Als de fundamentele betekenis van de nieuwe voorstellen ziet de RSJ dat het uitgangspunt bij het verlenen van verlof en andere vrijheden wordt veranderd van ‘ja, tenzij’ in ‘nee, tenzij’. Iedere gedetineerde start immers in een ‘basisregime’ zonder vrijheden en deze worden hem pas verleend nadat (en voor zolang als) hij verantwoordelijkheid en initiatief toont en er bovendien een specifiek doel mee is gediend. Met deze ‘nee, tenzij’-benadering kan de RSJ niet instemmen. De RSJ beklemtoont juist vanuit het beginsel van resocialisatie een benadering waarbij het detentieverloop in principe wordt gekenmerkt door het toenemend verlenen van vrijheden. Het adagium ‘ja, tenzij’ betekent dat er resocialisatie plaatsvindt door middel van toenemende vrijheid, zolang de gedetineerde zich houdt aan de erbij gemaakte afspraken en gestelde voorwaarden. Het ‘tenzij’ houdt in dat vrijheden kunnen worden beperkt of teruggedraaid nadat blijkt dat de gedetineerde deze (nog) niet kan hanteren, waarmee de veiligheid van slachtoffer of anderen in het geding komt. In de ‘ja, tenzij’-benadering is de aanspraak op vrijheden in het regime op een positieve grondslag geformuleerd. Een aanspraak op vrijheden in het regime ligt in de aard en het karakter van vrijheidsbeneming en de daaruit voortvloeiende resocialisatieopdracht besloten. De RSJ acht het voorgestelde beleid zowel uit bejegenings- als uit beheersoogpunt moeilijk uitvoerbaar en voorziet bij een verschraling van de resocialisatiemogelijkheden een ernstig risico op toename van recidive.

Vrijheden: ja, tenzij:

  • Effectief resocialiseren van gedetineerden noopt tot een voortschrijdend vrijhedenbeleid volgens het ‘ja, tenzij’-principe. Dat betekent dat de gedetineerde vrijheden krijgt die voor resocialisatie of zorg noodzakelijk zijn, tenzij blijkt dat hij die niet kan hanteren. Het geleidelijk laten toenemen van verantwoordelijkheid en vrijheden hoort principieel en functioneel tot de inrichting van detentie. Prikkeling en stimulering van gedetineerden dient daarbij de norm te zijn.

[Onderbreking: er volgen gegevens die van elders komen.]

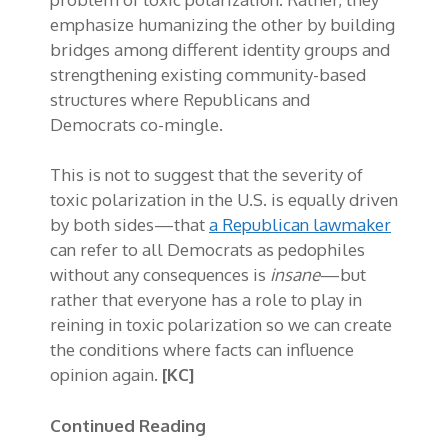
emphasize humanizing the other by building
bridges among different identity groups and
strengthening existing community-based
structures where Republicans and
Democrats co-mingle.
This is not to suggest that the severity of
toxic polarization in the U.S. is equally driven
by both sides—that
a Republican lawmaker
can refer to all Democrats as pedophiles
without any consequences is
insane
—but
rather that everyone has a role to play in
reining in toxic polarization so we can create
the conditions where facts can influence
opinion again.
[KC]
Continued Reading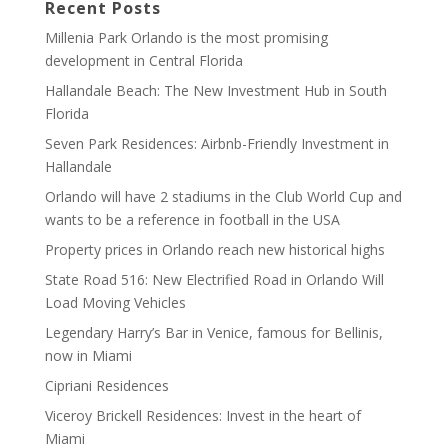
Recent Posts
Millenia Park Orlando is the most promising
development in Central Florida
Hallandale Beach: The New Investment Hub in South
Florida
Seven Park Residences: Airbnb-Friendly Investment in
Hallandale
Orlando will have 2 stadiums in the Club World Cup and
wants to be a reference in football in the USA
Property prices in Orlando reach new historical highs
State Road 516: New Electrified Road in Orlando Will
Load Moving Vehicles
Legendary Harry’s Bar in Venice, famous for Bellinis,
now in Miami
Cipriani Residences
Viceroy Brickell Residences: Invest in the heart of
Miami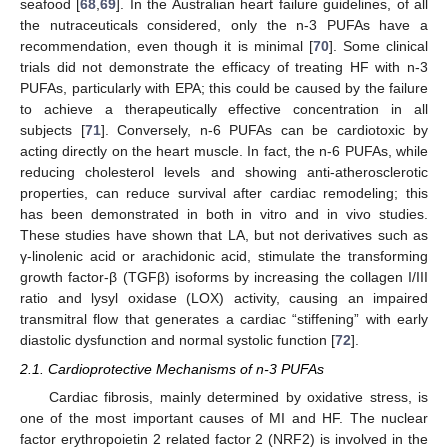
seafood [
68
,
69
]. In the Australian heart failure guidelines, of all
the nutraceuticals considered, only the n-3 PUFAs have a
recommendation, even though it is minimal [
70
]. Some clinical
trials did not demonstrate the efficacy of treating HF with n-3
PUFAs, particularly with EPA; this could be caused by the failure
to achieve a therapeutically effective concentration in all
subjects [
71
]. Conversely, n-6 PUFAs can be cardiotoxic by
acting directly on the heart muscle. In fact, the n-6 PUFAs, while
reducing cholesterol levels and showing anti-atherosclerotic
properties, can reduce survival after cardiac remodeling; this
has been demonstrated in both in vitro and in vivo studies.
These studies have shown that LA, but not derivatives such as
γ-linolenic acid or arachidonic acid, stimulate the transforming
growth factor-β (TGFβ) isoforms by increasing the collagen I/III
ratio and lysyl oxidase (LOX) activity, causing an impaired
transmitral flow that generates a cardiac “stiffening” with early
diastolic dysfunction and normal systolic function [
72
].
2.1. Cardioprotective Mechanisms of n-3 PUFAs
Cardiac fibrosis, mainly determined by oxidative stress, is
one of the most important causes of MI and HF. The nuclear
factor erythropoietin 2 related factor 2 (NRF2) is involved in the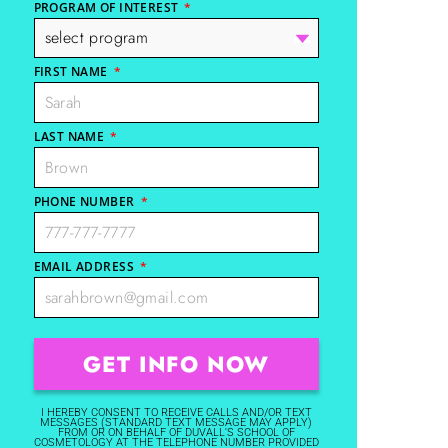
PROGRAM OF INTEREST
*
FIRST NAME
*
LAST NAME
*
PHONE NUMBER
*
EMAIL ADDRESS
*
I HEREBY CONSENT TO RECEIVE CALLS AND/OR TEXT
MESSAGES (STANDARD TEXT MESSAGE MAY APPLY)
FROM OR ON BEHALF OF DUVALL'S SCHOOL OF
COSMETOLOGY AT THE TELEPHONE NUMBER PROVIDED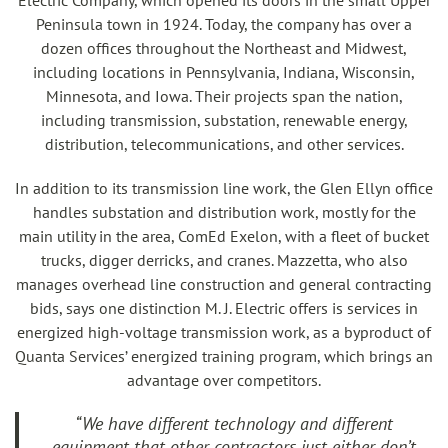
Electric Company, which opened its doors in the small Upper
Peninsula town in 1924. Today, the company has over a
dozen offices throughout the Northeast and Midwest,
including locations in Pennsylvania, Indiana, Wisconsin,
Minnesota, and Iowa. Their projects span the nation,
including transmission, substation, renewable energy,
distribution, telecommunications, and other services.
In addition to its transmission line work, the Glen Ellyn office
handles substation and distribution work, mostly for the
main utility in the area, ComEd Exelon, with a fleet of bucket
trucks, digger derricks, and cranes. Mazzetta, who also
manages overhead line construction and general contracting
bids, says one distinction M. J. Electric offers is services in
energized high-voltage transmission work, as a byproduct of
Quanta Services’ energized training program, which brings an
advantage over competitors.
“We have different technology and different
equipment that other contractors just either don’t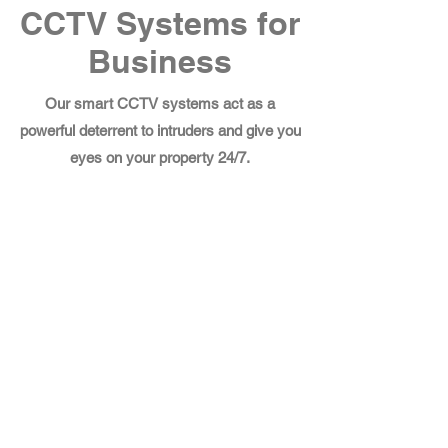
CCTV Systems for
Business
Our smart CCTV systems act as a
powerful deterrent to intruders and give you
eyes on your property 24/7.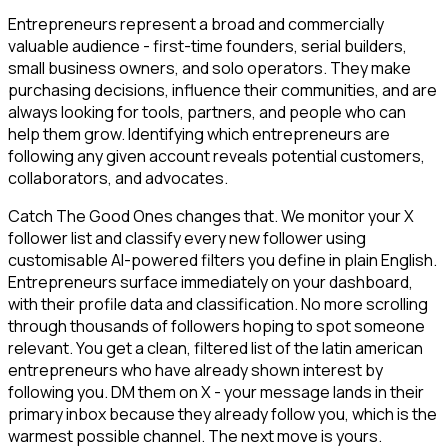
Entrepreneurs represent a broad and commercially
valuable audience - first-time founders, serial builders,
small business owners, and solo operators. They make
purchasing decisions, influence their communities, and are
always looking for tools, partners, and people who can
help them grow. Identifying which entrepreneurs are
following any given account reveals potential customers,
collaborators, and advocates.
Catch The Good Ones changes that. We monitor your X
follower list and classify every new follower using
customisable AI-powered filters you define in plain English.
Entrepreneurs surface immediately on your dashboard,
with their profile data and classification. No more scrolling
through thousands of followers hoping to spot someone
relevant. You get a clean, filtered list of the latin american
entrepreneurs who have already shown interest by
following you. DM them on X - your message lands in their
primary inbox because they already follow you, which is the
warmest possible channel. The next move is yours.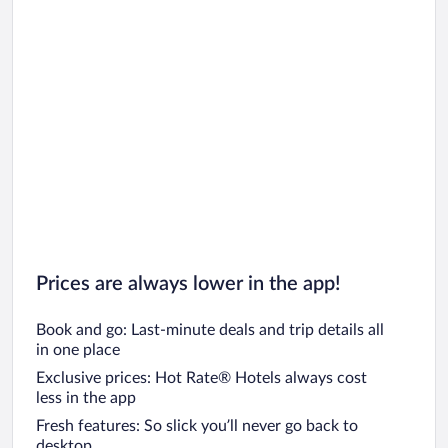
Prices are always lower in the app!
Book and go: Last-minute deals and trip details all
in one place
Exclusive prices: Hot Rate® Hotels always cost
less in the app
Fresh features: So slick you’ll never go back to
desktop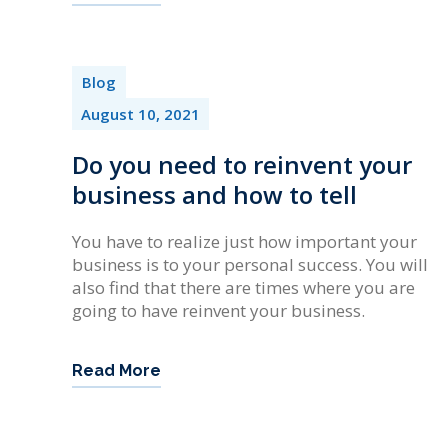
Blog
August 10, 2021
Do you need to reinvent your
business and how to tell
You have to realize just how important your
business is to your personal success. You will
also find that there are times where you are
going to have reinvent your business.
Read More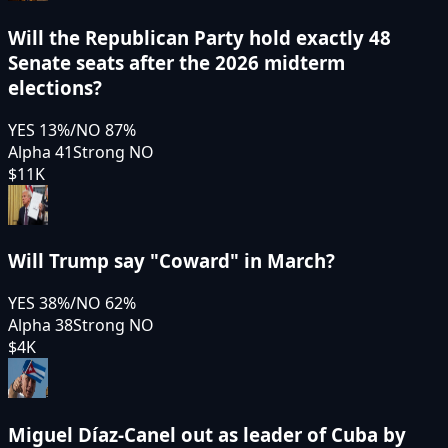
Will the Republican Party hold exactly 48
Senate seats after the 2026 midterm
elections?
YES
13
%
/
NO
87
%
Alpha 41
Strong NO
$11K
Will Trump say "Coward" in March?
YES
38
%
/
NO
62
%
Alpha 38
Strong NO
$4K
Miguel Díaz-Canel out as leader of Cuba by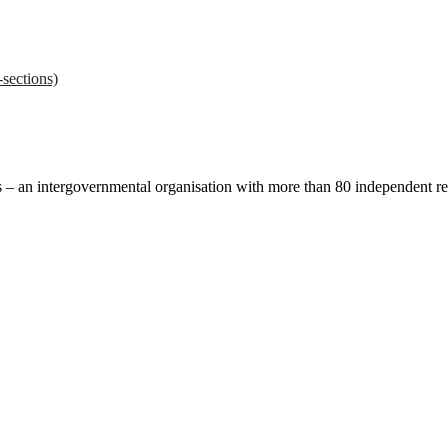
sections)
ces – an intergovernmental organisation with more than 80 independent 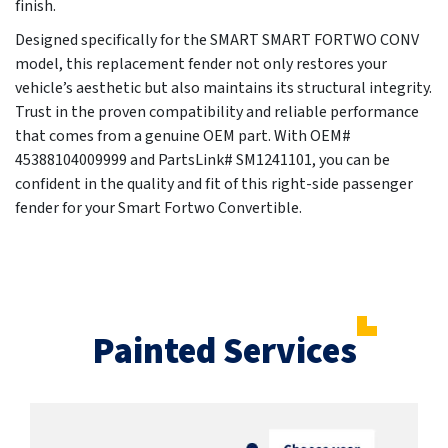
finish.
Designed specifically for the SMART SMART FORTWO CONV
model, this replacement fender not only restores your
vehicle’s aesthetic but also maintains its structural integrity.
Trust in the proven compatibility and reliable performance
that comes from a genuine OEM part. With OEM#
45388104009999 and PartsLink# SM1241101, you can be
confident in the quality and fit of this right-side passenger
fender for your Smart Fortwo Convertible.
Painted Services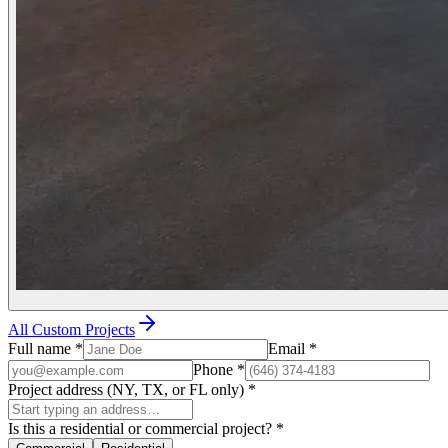
All Custom Projects
Full name
*
Email
*
Phone
*
Project address (NY, TX, or FL only)
*
Is this a residential or commercial project?
*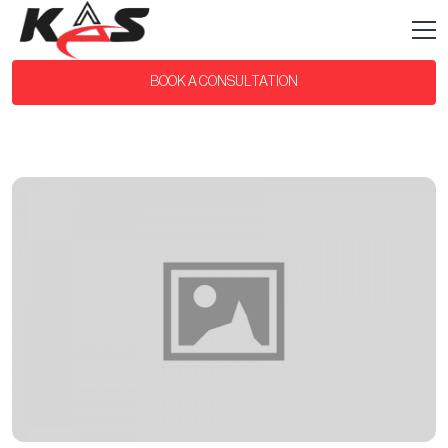
BOOK A CONSULTATION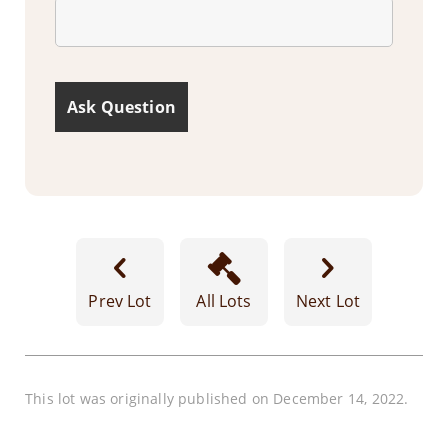
Prev Lot
All Lots
Next Lot
This lot was originally published on December 14, 2022.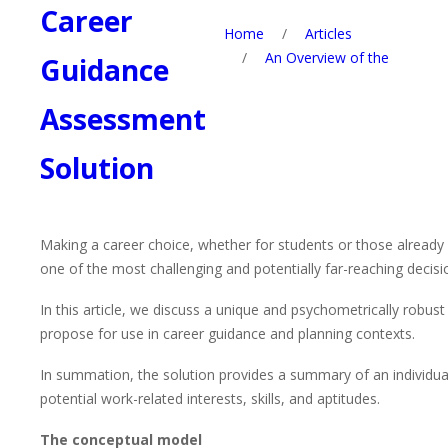
Career
Home
/
Articles
/
An Overview of the
Guidance
Assessment
Solution
Making a career choice, whether for students or those already 
one of the most challenging and potentially far-reaching decis
In this article, we discuss a unique and psychometrically robu
propose for use in career guidance and planning contexts.
In summation, the solution provides a summary of an individual
potential work-related interests, skills, and aptitudes.
The conceptual model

  • Een ‘nee, tenzij’-benadering, waarbij een gedetineerde pas vrijheden krijgt nadat hij die met goed gedrag heeft verdiend, stuit dus op principiële bezwaren.
  • Het bij voorbaat van detentiefasering uitsluiten van bepaalde categorieën justitiabelen is strijdig met het beginsel van individualisering.
  • Het argument dat een straffer detentieklimaat en een (nog) restrictiever vrijhedenbeleid tegemoetkomt aan de belangen van slachtoffers acht de RSJ onvoldoende gefundeerd.
  • Het ‘verdien-principe’ is niet de juiste benadering ten aanzien van vrijheden in het kader van zorg en interventies. Hiermee wordt gesuggereerd dat het ontvangen van zorg en het deelnemen aan gedragsinterventies de gedetineerde een ‘prettiger’ verblijf oplevert, dat hij met goed gedrag eerst moet verdienen. Zorg en gedragsinterventies dienen echter te worden geboden omdat de gedetineerde deze nodig heeft en niet omdat (of als) hij dit prettig vindt.